Somehow, I don't think I'll ever get an answer to either question.

2 comments:

Anonymous said...

That's a rhetorically question, right? This is the same USCCB that has a film office that gives Brokeback Mountain and the Golden Compass thumbs up. Who also cannot manage to get an "authentic" translation of the Mass approved because they keep trying to dumb down or weaken the text. These are they same bunch who "interpreted" The Vatican II documents into the "Spirit" of Vatican II to justify all kinds of abuses.

Such an error that you describe had to of been a willful act. Judging by the Confirmation textbooks and workbooks my daughter used last year, it isn't just the school books that should be of concerned. I've never seen such PC garbage foisted off as Catholic teaching. I ended up taking out the Baltimore Catechism and teaching her, because she had become so confused as to be unsure if she wanted to get confirmed. Of course, the fact we moved to the Rochester Diocese from a more orthodox (not exactly difficult) could explain her confusion as well.

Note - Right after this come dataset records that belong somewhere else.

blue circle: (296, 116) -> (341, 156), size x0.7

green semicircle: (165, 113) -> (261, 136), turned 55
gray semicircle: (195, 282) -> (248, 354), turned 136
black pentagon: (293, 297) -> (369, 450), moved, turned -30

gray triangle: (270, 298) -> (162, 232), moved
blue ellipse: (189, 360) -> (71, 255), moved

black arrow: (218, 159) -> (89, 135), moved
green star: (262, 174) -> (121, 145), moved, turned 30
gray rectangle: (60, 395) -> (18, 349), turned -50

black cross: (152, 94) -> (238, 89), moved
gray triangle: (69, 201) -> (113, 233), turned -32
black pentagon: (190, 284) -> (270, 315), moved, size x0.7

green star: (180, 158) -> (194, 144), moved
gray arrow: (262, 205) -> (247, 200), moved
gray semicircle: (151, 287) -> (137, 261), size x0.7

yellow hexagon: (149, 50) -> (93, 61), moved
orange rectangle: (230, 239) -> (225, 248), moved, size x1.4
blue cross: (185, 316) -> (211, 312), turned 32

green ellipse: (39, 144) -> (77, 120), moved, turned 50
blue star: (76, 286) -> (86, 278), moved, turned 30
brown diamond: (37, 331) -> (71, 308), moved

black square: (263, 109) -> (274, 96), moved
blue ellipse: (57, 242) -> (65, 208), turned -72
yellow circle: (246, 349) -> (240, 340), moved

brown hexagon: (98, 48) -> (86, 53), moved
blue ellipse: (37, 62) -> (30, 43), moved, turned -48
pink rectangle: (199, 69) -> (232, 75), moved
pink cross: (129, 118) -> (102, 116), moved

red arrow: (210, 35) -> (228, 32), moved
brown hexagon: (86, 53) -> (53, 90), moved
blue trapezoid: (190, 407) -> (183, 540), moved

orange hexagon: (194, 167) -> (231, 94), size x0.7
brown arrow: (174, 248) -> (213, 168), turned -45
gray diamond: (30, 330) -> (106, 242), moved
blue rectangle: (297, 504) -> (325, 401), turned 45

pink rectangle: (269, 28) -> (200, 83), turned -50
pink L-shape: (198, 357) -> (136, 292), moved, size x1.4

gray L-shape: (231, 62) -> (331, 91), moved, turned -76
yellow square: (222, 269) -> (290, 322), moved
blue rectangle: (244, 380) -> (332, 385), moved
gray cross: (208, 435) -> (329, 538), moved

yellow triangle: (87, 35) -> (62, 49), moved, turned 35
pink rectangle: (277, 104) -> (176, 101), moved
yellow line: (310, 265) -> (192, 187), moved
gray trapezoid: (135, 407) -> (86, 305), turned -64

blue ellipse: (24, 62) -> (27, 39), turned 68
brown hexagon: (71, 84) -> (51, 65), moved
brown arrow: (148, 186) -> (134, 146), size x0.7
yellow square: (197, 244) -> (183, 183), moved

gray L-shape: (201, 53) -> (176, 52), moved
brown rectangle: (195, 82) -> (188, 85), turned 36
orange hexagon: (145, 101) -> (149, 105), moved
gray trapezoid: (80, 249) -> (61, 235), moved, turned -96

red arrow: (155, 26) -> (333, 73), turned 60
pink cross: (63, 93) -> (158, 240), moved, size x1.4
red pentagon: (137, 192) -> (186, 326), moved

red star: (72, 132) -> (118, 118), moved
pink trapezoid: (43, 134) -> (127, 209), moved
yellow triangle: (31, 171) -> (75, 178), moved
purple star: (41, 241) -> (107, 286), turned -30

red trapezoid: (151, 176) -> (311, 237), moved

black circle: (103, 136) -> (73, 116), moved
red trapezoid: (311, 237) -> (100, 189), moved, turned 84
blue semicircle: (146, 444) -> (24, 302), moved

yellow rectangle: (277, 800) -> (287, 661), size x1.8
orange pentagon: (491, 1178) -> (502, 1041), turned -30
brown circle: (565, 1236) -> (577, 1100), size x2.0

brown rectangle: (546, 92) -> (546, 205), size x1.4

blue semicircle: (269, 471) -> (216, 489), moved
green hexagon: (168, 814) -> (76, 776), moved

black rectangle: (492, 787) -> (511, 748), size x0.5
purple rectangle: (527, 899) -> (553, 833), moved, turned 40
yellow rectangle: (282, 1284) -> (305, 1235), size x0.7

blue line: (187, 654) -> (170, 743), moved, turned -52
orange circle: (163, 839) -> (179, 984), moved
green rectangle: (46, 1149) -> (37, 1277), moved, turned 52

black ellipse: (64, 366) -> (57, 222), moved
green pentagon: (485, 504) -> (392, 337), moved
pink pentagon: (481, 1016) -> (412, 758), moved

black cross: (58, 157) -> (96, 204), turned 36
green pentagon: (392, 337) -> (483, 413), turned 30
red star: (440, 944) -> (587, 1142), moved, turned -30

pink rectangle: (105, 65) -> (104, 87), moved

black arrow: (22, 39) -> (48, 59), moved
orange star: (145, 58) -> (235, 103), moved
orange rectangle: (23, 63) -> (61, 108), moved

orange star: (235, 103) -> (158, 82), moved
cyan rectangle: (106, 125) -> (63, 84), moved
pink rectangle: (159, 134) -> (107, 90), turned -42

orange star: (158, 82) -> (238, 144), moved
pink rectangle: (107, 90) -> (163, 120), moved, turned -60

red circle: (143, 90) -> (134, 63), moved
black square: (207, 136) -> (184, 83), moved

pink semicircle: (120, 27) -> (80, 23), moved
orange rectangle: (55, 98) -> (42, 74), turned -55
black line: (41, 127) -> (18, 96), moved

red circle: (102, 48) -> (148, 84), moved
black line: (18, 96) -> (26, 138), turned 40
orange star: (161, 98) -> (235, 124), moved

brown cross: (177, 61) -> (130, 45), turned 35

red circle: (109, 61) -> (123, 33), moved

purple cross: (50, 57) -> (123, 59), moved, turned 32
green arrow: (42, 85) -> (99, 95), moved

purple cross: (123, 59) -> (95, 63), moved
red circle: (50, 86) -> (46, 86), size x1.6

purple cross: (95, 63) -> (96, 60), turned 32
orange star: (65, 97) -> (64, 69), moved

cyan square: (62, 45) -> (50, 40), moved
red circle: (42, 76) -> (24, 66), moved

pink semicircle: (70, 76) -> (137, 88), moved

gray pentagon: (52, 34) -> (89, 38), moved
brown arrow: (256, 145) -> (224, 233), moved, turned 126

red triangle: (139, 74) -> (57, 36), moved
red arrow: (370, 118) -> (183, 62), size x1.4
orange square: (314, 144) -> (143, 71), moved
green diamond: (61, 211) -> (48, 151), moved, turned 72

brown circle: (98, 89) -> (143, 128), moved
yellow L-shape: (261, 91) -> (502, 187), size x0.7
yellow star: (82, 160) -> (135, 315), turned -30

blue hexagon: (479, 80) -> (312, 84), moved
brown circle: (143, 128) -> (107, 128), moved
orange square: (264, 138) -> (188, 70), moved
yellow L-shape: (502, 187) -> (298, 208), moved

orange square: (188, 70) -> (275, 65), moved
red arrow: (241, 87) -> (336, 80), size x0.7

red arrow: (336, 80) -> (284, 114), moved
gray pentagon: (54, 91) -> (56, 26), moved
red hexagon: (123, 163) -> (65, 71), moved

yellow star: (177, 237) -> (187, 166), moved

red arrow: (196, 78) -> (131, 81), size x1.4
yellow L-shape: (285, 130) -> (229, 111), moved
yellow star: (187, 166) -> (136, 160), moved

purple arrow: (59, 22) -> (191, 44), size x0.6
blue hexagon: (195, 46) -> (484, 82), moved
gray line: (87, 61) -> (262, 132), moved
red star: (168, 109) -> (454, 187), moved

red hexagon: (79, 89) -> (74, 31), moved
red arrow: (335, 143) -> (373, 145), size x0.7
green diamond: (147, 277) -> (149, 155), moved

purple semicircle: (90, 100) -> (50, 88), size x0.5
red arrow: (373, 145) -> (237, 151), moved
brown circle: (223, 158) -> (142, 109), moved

The only conclusion is that it is time to go back to the Nihil Obstat and Imprimatur system, there was at least hope that things would straighten out. Then again, here in Rochester that certainly wouldn't improve the situation!

Mike Shea said...

cpt tom wrote ...

"... it is time to go back to the Nihil Obstat and Imprimatur system."

Unfortunately, that guarantees even less than does being on the Conformity list.

For instance, last year's freshman religion test at BKHS was Saint Mary's Press' Understanding Catholic Christianity, by Thomas Zanzig and Barbara Allaire. This book carries both an Imprimatur and a Nihil Obstat, but couldn't make the cut for the Conformity list (check out http://www.sffaith.com/ed/articles/2004/0409ps.htm - an article dealing with another of Zanzig's catechetical books - and you'll start to understand why).

The Conformity list is a good idea. But to correct this and other "oversights" it need someone a little more faithful to the Church in charge.